这个实现实际上按照Ryan的建议设置了一个“串行”队列(for循环是它的串行部分),但是有一个优点:当for循环结束时,我们完成了对所有文件的处理,并且我们可以在其中插入一个dispatch_async(main_queue)块,以便做我们想做的任何事情。这是一种很好的方式来判断何时完成并发处理任务,而在我的旧版本中并不存在。
The disadvantage here is that it's a bit more complicated to work with Core Data on multiple threads. But this approach seems to be bulletproof for projects with 5,000 files (which is the highest I've tested.)

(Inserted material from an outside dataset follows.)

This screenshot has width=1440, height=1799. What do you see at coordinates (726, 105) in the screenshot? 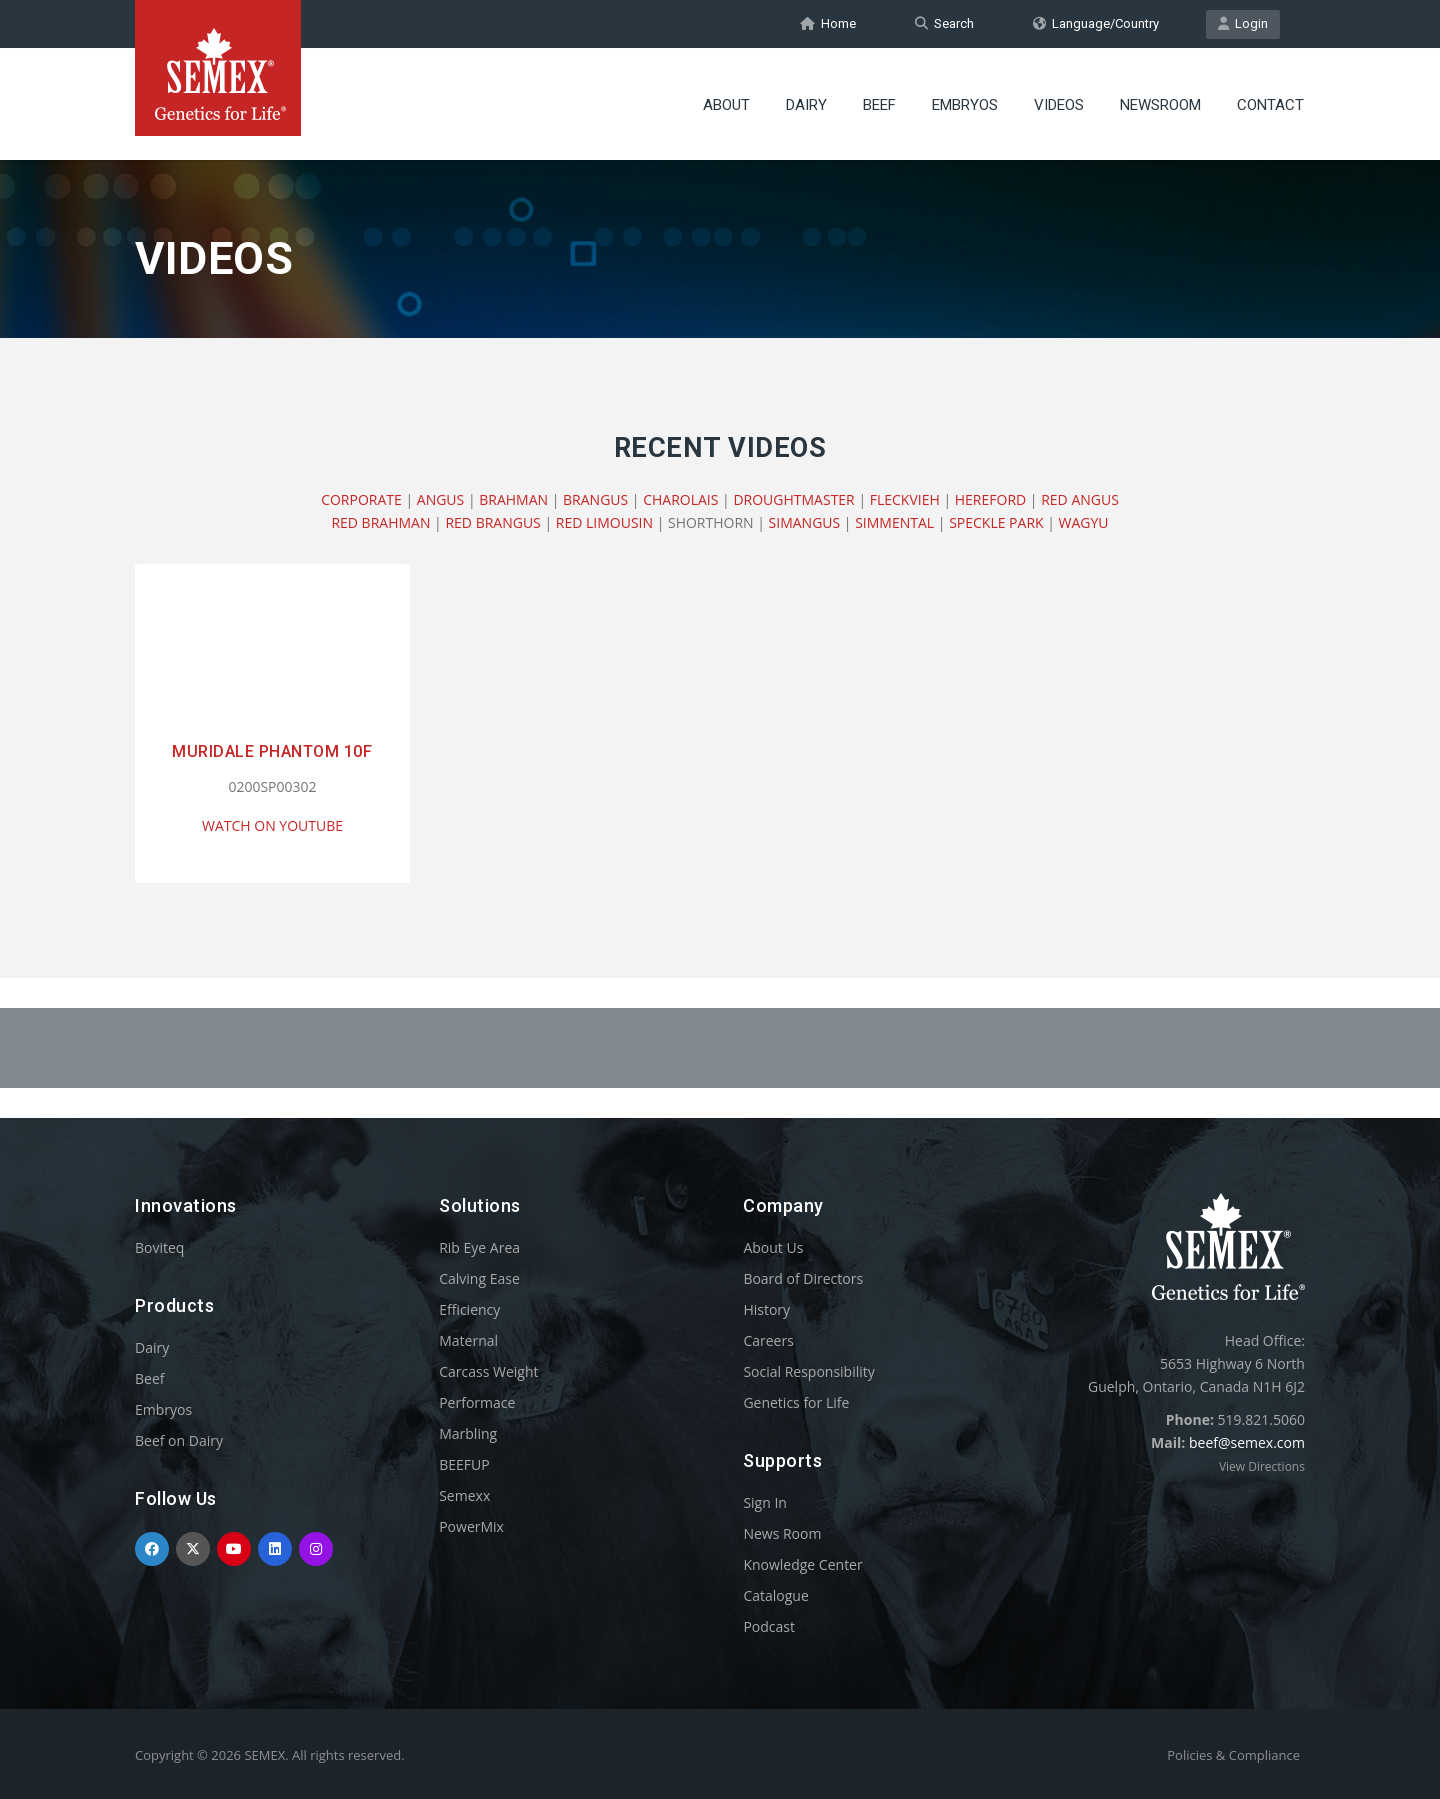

这里的缺点是在多个线程上处理核心数据有点复杂。但是这种方法对于有5000个文件的项目来说似乎是防弹的(这是我测试过的最高的)。
#3
0
I think it is more easy to understand with diagram:
我认为用图表更容易理解:
For the situation the author described:
对于作者所描述的情况:
|taskQ| ***********start|
| taskQ | * * * * * * * * * * *开始|
|dispatch_1 ***********|---------
| dispatch_1 * * * * * * * * * * * | - - - - - - - - - - - -
|dispatch_2 *************|---------
| dispatch_2 * * * * * * * * * * * * * | - - - - - - - - - - - -
.
。
|dispatch_n ***************************|----------
| dispatch_n * * * * * * * * * * * * * * * * * * * * * * * * * * * | - - - - - - - - - - -
|main queue(sync)|**start to dispatch to main|
|主队列(sync)|*开始分派到主|
*************************|--dispatch_1--|--dispatch_2--|--dispatch3--|*****************************|--dispatch_n|,
* * * * * * * * * * * * * * * * * * * * * * * * * |——dispatch_1 |——dispatch_2 |——dispatch3 | * * * * * * * * * * * * * * * * * * * * * * * * * * * * * |——dispatch_n |,
which make the sync main queue so busy that finally fail the task.
这使得同步主队列非常繁忙,最终导致任务失败。